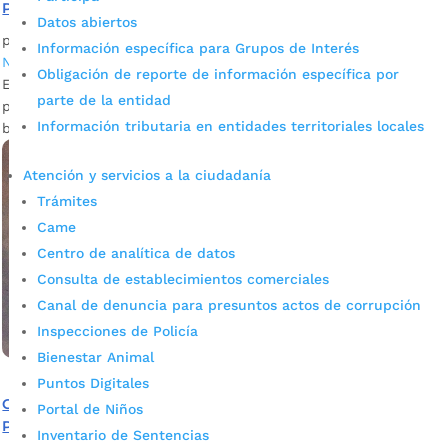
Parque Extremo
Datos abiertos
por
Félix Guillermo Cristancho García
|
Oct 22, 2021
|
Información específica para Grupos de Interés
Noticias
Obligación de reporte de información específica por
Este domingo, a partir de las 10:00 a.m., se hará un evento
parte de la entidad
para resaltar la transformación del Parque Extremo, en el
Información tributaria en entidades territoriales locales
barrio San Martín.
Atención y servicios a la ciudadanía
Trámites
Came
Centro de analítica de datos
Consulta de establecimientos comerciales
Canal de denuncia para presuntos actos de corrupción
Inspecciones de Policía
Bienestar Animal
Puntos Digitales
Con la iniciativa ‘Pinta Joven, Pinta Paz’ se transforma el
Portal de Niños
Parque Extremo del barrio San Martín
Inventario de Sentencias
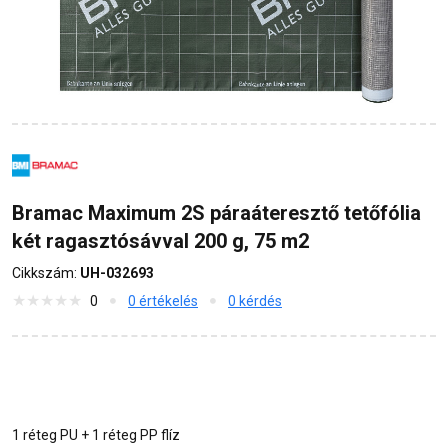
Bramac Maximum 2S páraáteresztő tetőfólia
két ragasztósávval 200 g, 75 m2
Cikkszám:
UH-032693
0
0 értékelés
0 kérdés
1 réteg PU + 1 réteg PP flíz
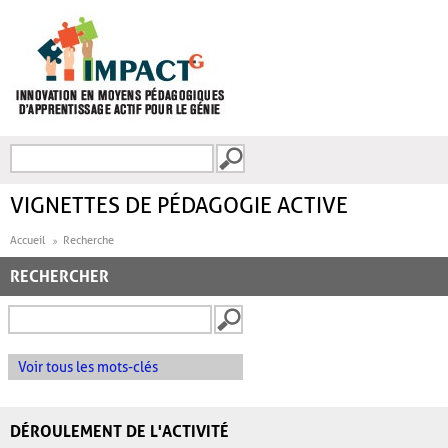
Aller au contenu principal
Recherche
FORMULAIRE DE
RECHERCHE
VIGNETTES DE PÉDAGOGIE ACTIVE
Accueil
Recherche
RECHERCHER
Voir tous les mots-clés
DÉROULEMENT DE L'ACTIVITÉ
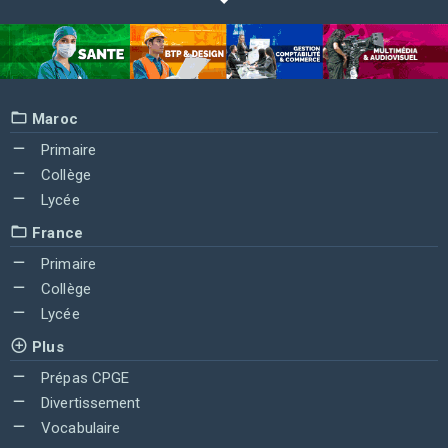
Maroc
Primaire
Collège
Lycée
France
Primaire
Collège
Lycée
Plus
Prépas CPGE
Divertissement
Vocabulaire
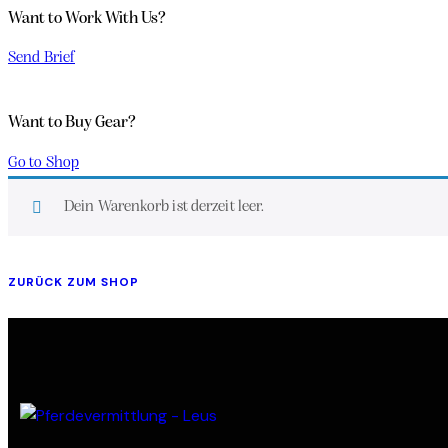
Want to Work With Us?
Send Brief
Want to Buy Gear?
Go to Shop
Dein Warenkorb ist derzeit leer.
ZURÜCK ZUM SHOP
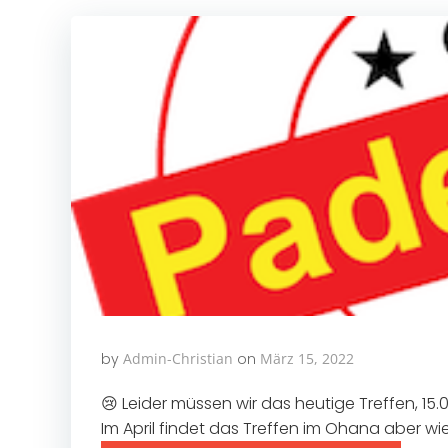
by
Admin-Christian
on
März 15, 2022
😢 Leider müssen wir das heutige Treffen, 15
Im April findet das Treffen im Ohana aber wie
::::::
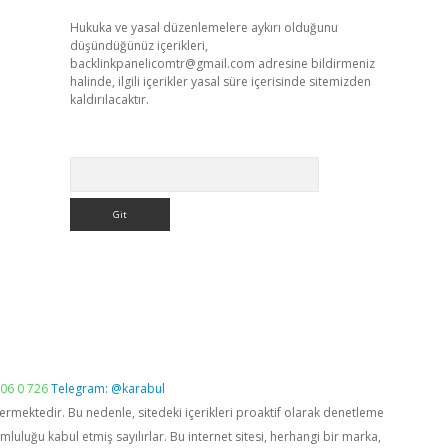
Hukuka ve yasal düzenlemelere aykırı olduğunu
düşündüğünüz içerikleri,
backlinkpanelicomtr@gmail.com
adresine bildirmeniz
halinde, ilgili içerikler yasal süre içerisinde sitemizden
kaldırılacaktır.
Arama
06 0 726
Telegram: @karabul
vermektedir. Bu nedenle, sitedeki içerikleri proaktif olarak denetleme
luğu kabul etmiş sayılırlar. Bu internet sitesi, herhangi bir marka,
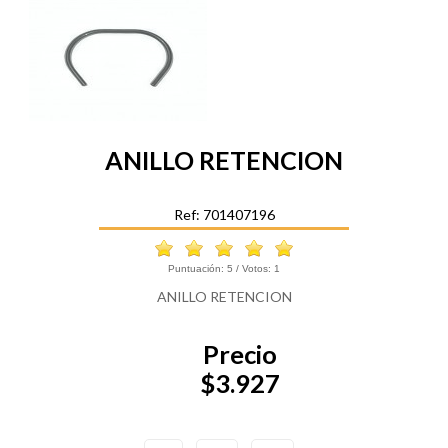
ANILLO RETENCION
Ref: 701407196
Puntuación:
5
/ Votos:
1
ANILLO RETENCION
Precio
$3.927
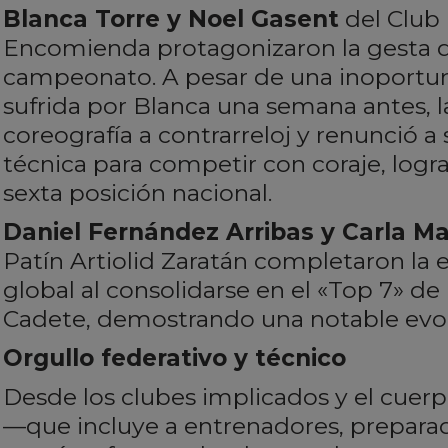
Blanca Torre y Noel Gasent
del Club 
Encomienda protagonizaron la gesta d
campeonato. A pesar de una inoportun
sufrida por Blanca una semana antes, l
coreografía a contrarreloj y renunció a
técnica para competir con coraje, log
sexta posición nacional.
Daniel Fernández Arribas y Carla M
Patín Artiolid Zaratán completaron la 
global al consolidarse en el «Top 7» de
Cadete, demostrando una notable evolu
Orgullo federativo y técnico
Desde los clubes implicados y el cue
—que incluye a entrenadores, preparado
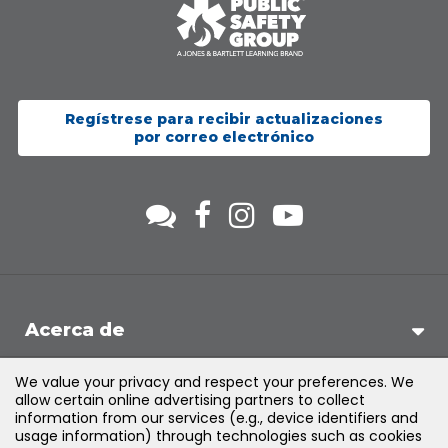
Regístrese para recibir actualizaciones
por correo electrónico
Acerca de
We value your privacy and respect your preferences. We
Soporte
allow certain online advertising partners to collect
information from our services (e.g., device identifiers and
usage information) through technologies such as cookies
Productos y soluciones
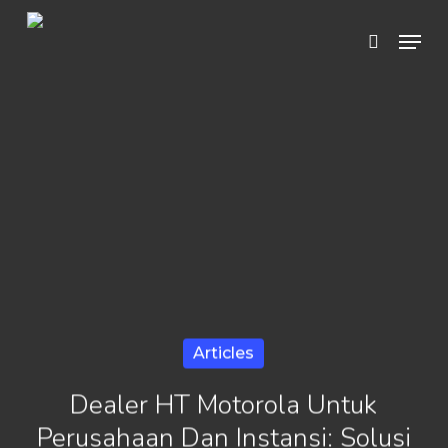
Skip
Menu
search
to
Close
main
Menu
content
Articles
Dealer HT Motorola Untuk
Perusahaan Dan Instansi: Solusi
::::::
• **WORK ITEM**: An exact copy is needed of the entries above, starting at the line that holds "vermektedir. Bu nedenle, sitedeki" and stopping at the line that holds "Perusahaan Dan Instansi: Solusi", both kept; pictures stay out.

• **SOLVED PROBLEM**:
vermektedir. Bu nedenle, sitedeki içerikleri proaktif olarak denetleme
luğu kabul etmiş sayılırlar. Bu internet sitesi, herhangi bir marka,
ANILLO RETENCION
Ref: 701407196
Puntuación:
5
/ Votos:
1
ANILLO RETENCION
Precio
$3.927
Blanca Torre y Noel Gasent
del Club 
Encomienda protagonizaron la gesta d
campeonato. A pesar de una inoportun
sufrida por Blanca una semana antes, l
coreografía a contrarreloj y renunció a
técnica para competir con coraje, log
sexta posición nacional.
Daniel Fernández Arribas y Carla M
Patín Artiolid Zaratán completaron la 
global al consolidarse en el «Top 7» de
Cadete, demostrando una notable evolu
Orgullo federativo y técnico
Desde los clubes implicados y el cue
—que incluye a entrenadores, preparado
Regístrese para recibir actualizaciones
por correo electrónico
Acerca de
We value your privacy and respect your preferences. We
Soporte
allow certain online advertising partners to collect
information from our services (e.g., device identifiers and
usage information) through technologies such as cookies
Productos y soluciones
Skip
Menu
search
to
Close
main
Menu
content
Articles
Dealer HT Motorola Untuk
Perusahaan Dan Instansi: Solusi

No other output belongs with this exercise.